Supplied material section start
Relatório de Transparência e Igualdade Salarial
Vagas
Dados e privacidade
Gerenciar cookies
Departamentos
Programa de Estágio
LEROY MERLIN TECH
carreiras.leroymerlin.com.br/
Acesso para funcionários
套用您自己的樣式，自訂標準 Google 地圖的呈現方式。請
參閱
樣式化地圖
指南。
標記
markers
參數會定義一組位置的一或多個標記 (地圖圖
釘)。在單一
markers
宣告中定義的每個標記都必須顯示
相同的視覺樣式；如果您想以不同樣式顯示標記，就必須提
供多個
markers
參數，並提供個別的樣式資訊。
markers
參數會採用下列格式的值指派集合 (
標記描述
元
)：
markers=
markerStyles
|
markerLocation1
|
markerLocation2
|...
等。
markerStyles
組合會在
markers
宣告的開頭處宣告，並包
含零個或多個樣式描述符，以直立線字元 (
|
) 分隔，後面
Supplied material section end
# Aim of the exercise
Without omitting anything, output the data verbatim.

# Task answer
Relatório de Transparência e Igualdade Salarial
Vagas
Dados e privacidade
Gerenciar cookies
Departamentos
Programa de Estágio
LEROY MERLIN TECH
carreiras.leroymerlin.com.br/
Acesso para funcionários
套用您自己的樣式，自訂標準 Google 地圖的呈現方式。請
參閱
樣式化地圖
指南。
標記
markers
參數會定義一組位置的一或多個標記 (地圖圖
釘)。在單一
markers
宣告中定義的每個標記都必須顯示
相同的視覺樣式；如果您想以不同樣式顯示標記，就必須提
供多個
markers
參數，並提供個別的樣式資訊。
markers
參數會採用下列格式的值指派集合 (
標記描述
元
)：
markers=
markerStyles
|
markerLocation1
|
markerLocation2
|...
等。
markerStyles
組合會在
markers
宣告的開頭處宣告，並包
含零個或多個樣式描述符，以直立線字元 (
|
) 分隔，後面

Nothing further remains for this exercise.